Traditional Chinese Shadow Puppetry Returns to Spotlight

April 27, 2017
By XinhuaEditor: Penny Huang

A one-man mission is helping the ancient Chinese art form fight off competition from modern entertainment.

Two warriors in ancient costumes fight ferociously when suddenly, to the dramatic sound of drums, the red-faced warrior pulls out his sword and beheads his white-faced enemy.

This is not a scene from a film, but a traditional Chinese shadow puppet performance, where colored silhouette figures made from cowhide show how Guan Yu, a prominent ancient general who symbolized loyalty, honor and strength, fought during his many battles.

Behind the curtain is the soul of the performance - puppeteer Wang Biao. Using his dextrous hands, and voice, he makes the small figures stroke their beards, nod their heads, wave their hands and curse others.

"This performing art has run in my family for seven generations," said Wang, 52, from Langzhong in Southwest China's Sichuan province.

Despite its long history, shadow puppetry is under threat from modern entertainment alternatives, such as television and cinema.

Wang is trying to bring people's attention back to the traditional art. With the support of a national fund, he is currently teaching 20 students from across the country the skills needed to master the art of puppetry.

"I hope that this folk culture will survive the threat of modernity and thrive in the future," he said.

Ancient Origins

Ancient Chinese historical records show that shadow plays were originally created by a Chinese Taoist during the Han Dynasty (206 BC-AD 220) to console the heartbroken Emperor Wu, who had to deal with the death of one of his imperial concubines. The Taoist made a stone image of the concubine and put it in a tent by a burning candle. The shadow cast looked like the emperor's loved one and helped his sadness fade away.

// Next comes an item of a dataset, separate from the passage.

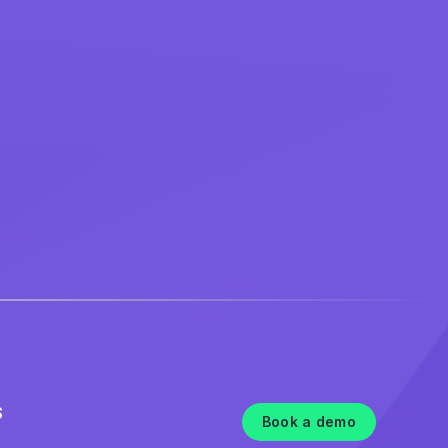
S
Book a demo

Over the next 2,000 years, the stone figures gradually became cowhide ones, and the tents were turned into curtains. Performers then added drums and Chinese opera to the movement of the figures, and shadow play was born.

Wang first watched a shadow performance when he graduated from junior school.

"I thought it was humorous and eye-catching, and the figures were quite colorful," he said.

Wang's grandfather, a renowned shadow puppet performer in northern Sichuan, would take Wang along during his performances.

"He even paid a professional shadow performer to teach me," Wang said.

However, learning is difficult and it can take years before puppeteers are ready to go on stage.

"Every movement has to be on point," Wang said. "You need to memorize the whole script, and sing the lines of many different characters, while showing their emotions with the puppet strings."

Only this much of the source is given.